▸ EXERCISE OBJECTIVE
All lines in the material containing the word "pixel" need to be copied.

[[ DATA FOR REVIEW open ]]

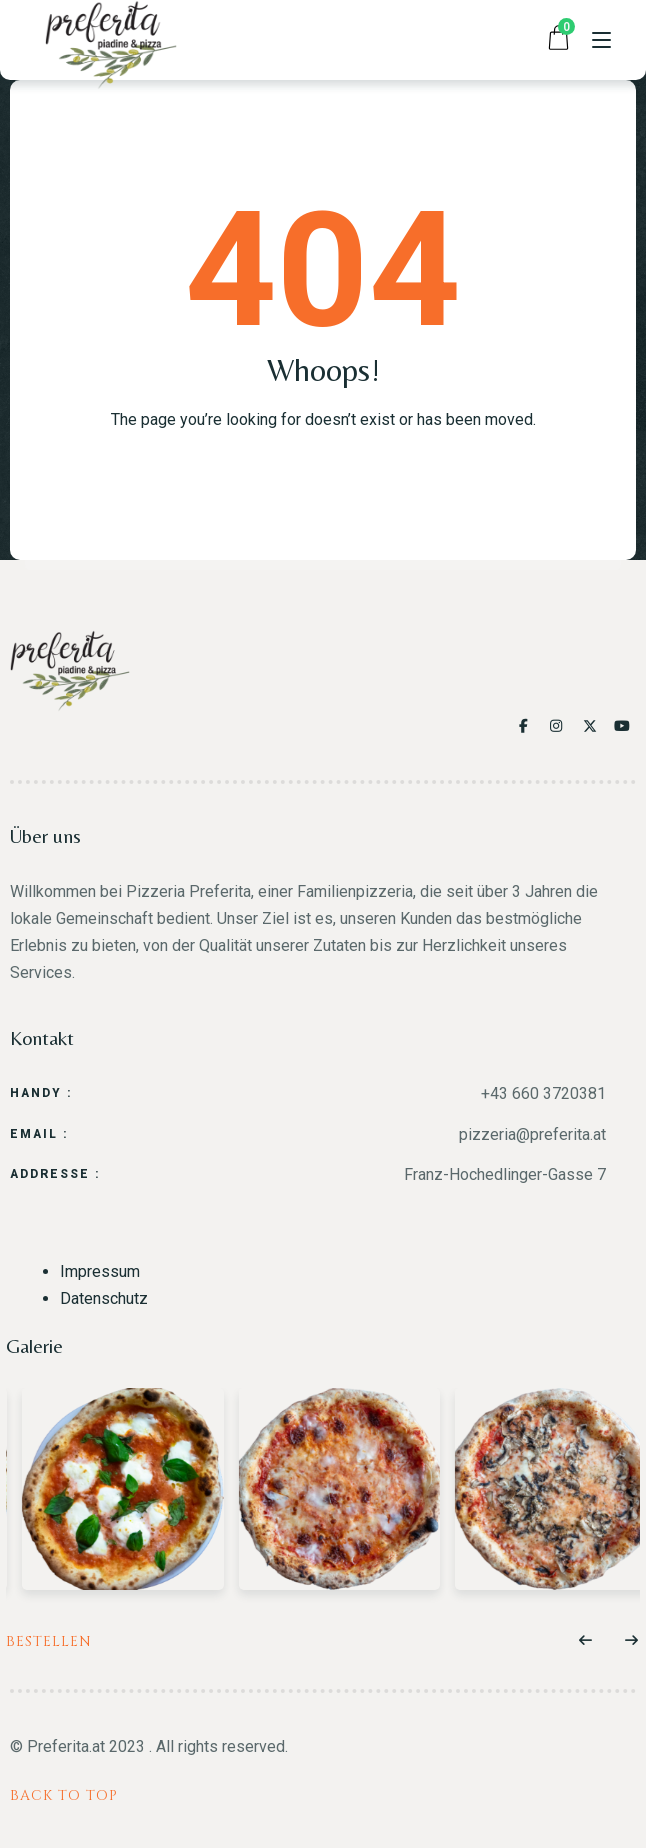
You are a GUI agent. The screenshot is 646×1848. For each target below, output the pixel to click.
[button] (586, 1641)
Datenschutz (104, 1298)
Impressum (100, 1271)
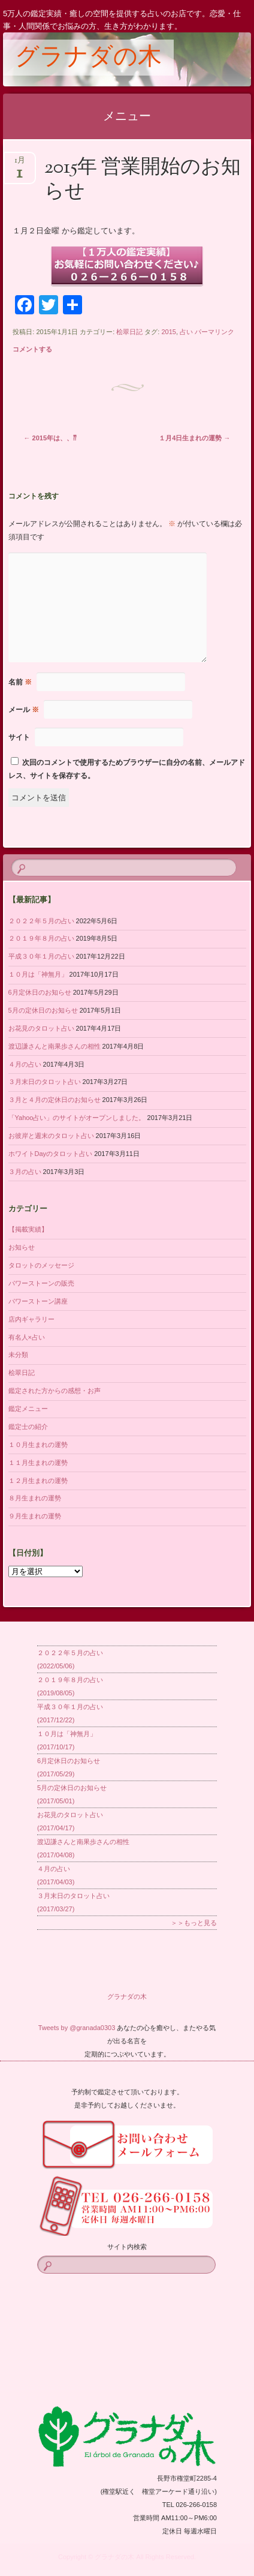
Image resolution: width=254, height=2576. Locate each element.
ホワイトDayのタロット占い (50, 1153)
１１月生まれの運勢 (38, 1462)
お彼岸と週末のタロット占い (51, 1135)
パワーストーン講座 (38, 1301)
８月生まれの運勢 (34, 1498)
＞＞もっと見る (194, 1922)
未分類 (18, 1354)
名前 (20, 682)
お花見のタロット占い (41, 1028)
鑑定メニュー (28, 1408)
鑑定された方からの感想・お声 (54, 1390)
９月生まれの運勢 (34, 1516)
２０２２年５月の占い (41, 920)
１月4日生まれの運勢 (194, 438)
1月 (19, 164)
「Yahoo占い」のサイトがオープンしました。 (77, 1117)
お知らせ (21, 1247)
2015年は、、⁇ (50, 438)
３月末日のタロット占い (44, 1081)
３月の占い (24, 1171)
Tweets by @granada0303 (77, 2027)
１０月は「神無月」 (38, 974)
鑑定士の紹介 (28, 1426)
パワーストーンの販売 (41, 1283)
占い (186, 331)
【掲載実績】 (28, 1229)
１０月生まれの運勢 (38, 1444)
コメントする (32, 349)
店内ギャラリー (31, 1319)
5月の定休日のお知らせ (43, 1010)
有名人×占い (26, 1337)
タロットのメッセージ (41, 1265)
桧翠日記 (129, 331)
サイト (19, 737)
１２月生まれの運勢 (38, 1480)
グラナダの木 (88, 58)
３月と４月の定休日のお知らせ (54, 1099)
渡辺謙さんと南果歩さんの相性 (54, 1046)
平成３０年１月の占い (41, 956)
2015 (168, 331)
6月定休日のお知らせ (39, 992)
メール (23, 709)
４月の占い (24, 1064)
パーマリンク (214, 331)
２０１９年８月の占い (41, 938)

[[ DATA FOR REVIEW closed ]]
[[ DATA FOR REVIEW open ]]

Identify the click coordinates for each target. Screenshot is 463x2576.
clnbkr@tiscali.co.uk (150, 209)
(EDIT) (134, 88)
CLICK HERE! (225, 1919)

[[ DATA FOR REVIEW closed ]]
[[ DATA FOR REVIEW open ]]

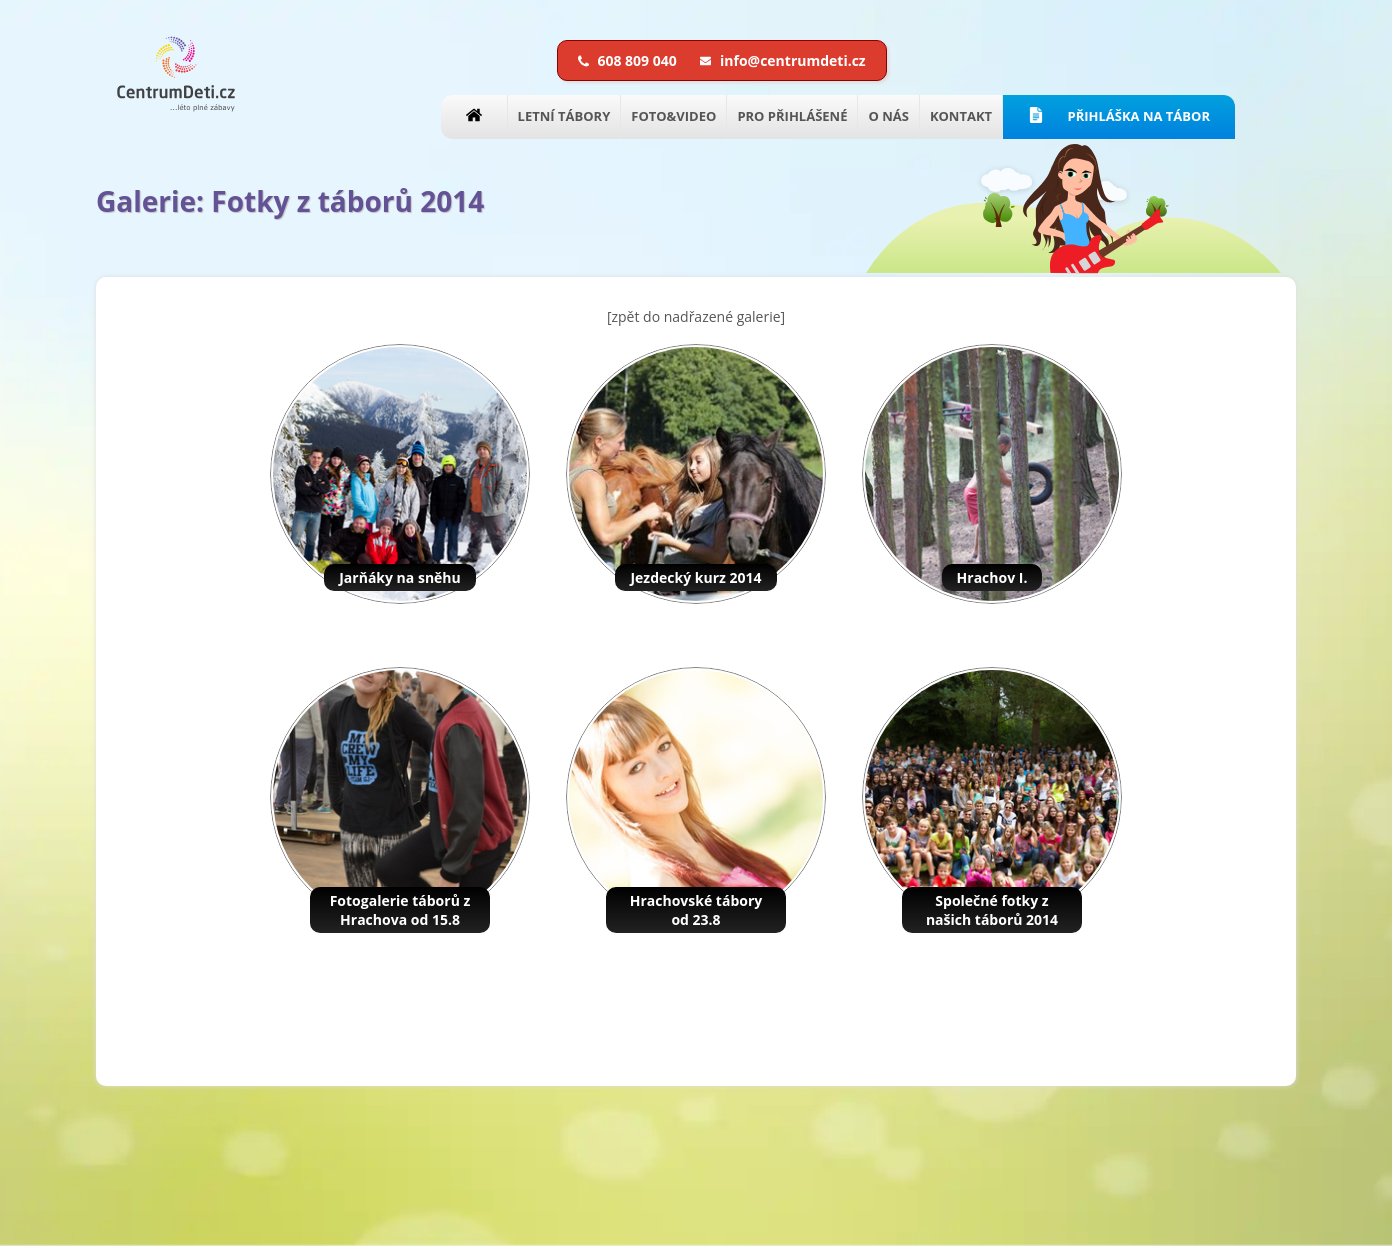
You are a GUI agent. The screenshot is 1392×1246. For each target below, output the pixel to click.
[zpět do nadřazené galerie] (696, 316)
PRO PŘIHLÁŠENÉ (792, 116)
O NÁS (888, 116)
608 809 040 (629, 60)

[[ DATA FOR REVIEW closed ]]

▸ EXERCISE RESULT
You are a GUI agent. The screenshot is 646×1848. For each target below, output the pixel to click.
You are a GUI agent. The screenshot is 1392×1246. For each target below, output the pixel to click.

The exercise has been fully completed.